Cause: If this message indicates a problem, the cause of the failure is a configuration error in one or more components of the volume manager reconfiguration framework.

Solution: The solution to this problem depends on whether the message indicates a problem:

Online

Description: Reconfiguration of Oracle RAC was not completed until after the START method of the SUNW.vucmm_framework resource timed out.

Solution: For instructions to correct the problem, see How to Recover From the Timing Out of the START Method.

How to Recover From the Timing Out of the START Method

  1. Become superuser or assume a role that provides solaris.cluster.admin RBAC authorization.
  2. On the node where the START method timed out, take offline the framework resource group that failed to start.

    To perform this operation, switch the primary nodes of the resource group to the other nodes where the group is online.

    # clresourcegroup offline -n nodelist resource-group
    -n nodelist

    Specifies a comma-separated list of other cluster nodes on which resource-group is online. Omit from this list the node where the START method timed out.

    resource-group

    Specifies the name of the framework resource group.

    If your configuration uses both a multiple-owner volume-manager framework resource group and an Oracle RAC framework resource group, first take offline the multiple-owner volume-manager framework resource group. When the multiple-owner volume-manager framework resource group is offline, then take offline the Oracle RAC framework resource group.
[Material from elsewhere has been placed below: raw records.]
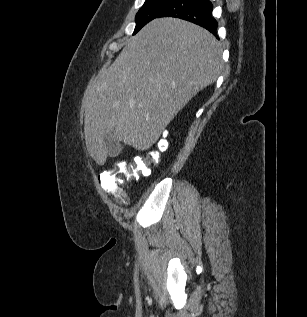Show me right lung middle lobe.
<instances>
[{
  "instance_id": "right-lung-middle-lobe-1",
  "label": "right lung middle lobe",
  "mask_w": 307,
  "mask_h": 317,
  "mask_svg": "<svg viewBox=\"0 0 307 317\" xmlns=\"http://www.w3.org/2000/svg\"><path fill=\"white\" fill-rule=\"evenodd\" d=\"M172 1L173 0H146L136 14V27L133 34H136L149 21L157 18Z\"/></svg>"
}]
</instances>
    If the Oracle RAC framework resource group was created by using the clsetup utility, the name of the resource group is rac-framework-rg.
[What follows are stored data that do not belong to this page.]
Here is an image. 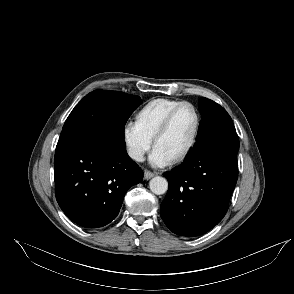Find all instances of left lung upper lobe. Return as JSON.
Returning <instances> with one entry per match:
<instances>
[{"label": "left lung upper lobe", "mask_w": 294, "mask_h": 294, "mask_svg": "<svg viewBox=\"0 0 294 294\" xmlns=\"http://www.w3.org/2000/svg\"><path fill=\"white\" fill-rule=\"evenodd\" d=\"M199 111L202 120L199 125L196 141L223 131H236L227 111L216 102L201 97Z\"/></svg>", "instance_id": "5c2ea615"}]
</instances>
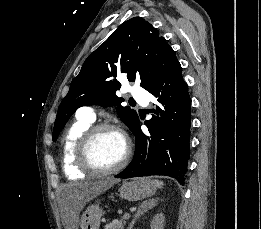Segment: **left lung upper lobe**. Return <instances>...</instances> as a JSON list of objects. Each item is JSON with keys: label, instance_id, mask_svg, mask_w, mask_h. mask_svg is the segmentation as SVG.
I'll return each mask as SVG.
<instances>
[{"label": "left lung upper lobe", "instance_id": "left-lung-upper-lobe-1", "mask_svg": "<svg viewBox=\"0 0 261 229\" xmlns=\"http://www.w3.org/2000/svg\"><path fill=\"white\" fill-rule=\"evenodd\" d=\"M177 63L175 52L151 24L141 17L125 21L88 56L72 80L58 108L53 141L79 107L92 104L116 105L119 117L133 131L138 115L120 105L124 100L115 94L120 86L115 77L140 79L141 86L148 89Z\"/></svg>", "mask_w": 261, "mask_h": 229}]
</instances>
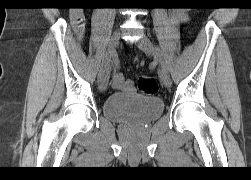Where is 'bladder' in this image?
<instances>
[{"mask_svg": "<svg viewBox=\"0 0 251 180\" xmlns=\"http://www.w3.org/2000/svg\"><path fill=\"white\" fill-rule=\"evenodd\" d=\"M164 103L156 96L110 95L103 104V115L119 123H147L163 112Z\"/></svg>", "mask_w": 251, "mask_h": 180, "instance_id": "bladder-1", "label": "bladder"}]
</instances>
  3. On all cluster nodes that can run Support for Oracle RAC, bring online the framework resource group that failed to come online.
    # clresourcegroup online resource-group
    resource-group

    Specifies that the resource group that you brought offline in Step 2 is to be moved to the MANAGED state and brought online.

Failure of a Resource to Stop

If a resource fails to stop, correct this problem as explained in Clearing the STOP_FAILED Error Flag on Resources in Oracle Solaris Cluster Data Services Planning and Administration Guide.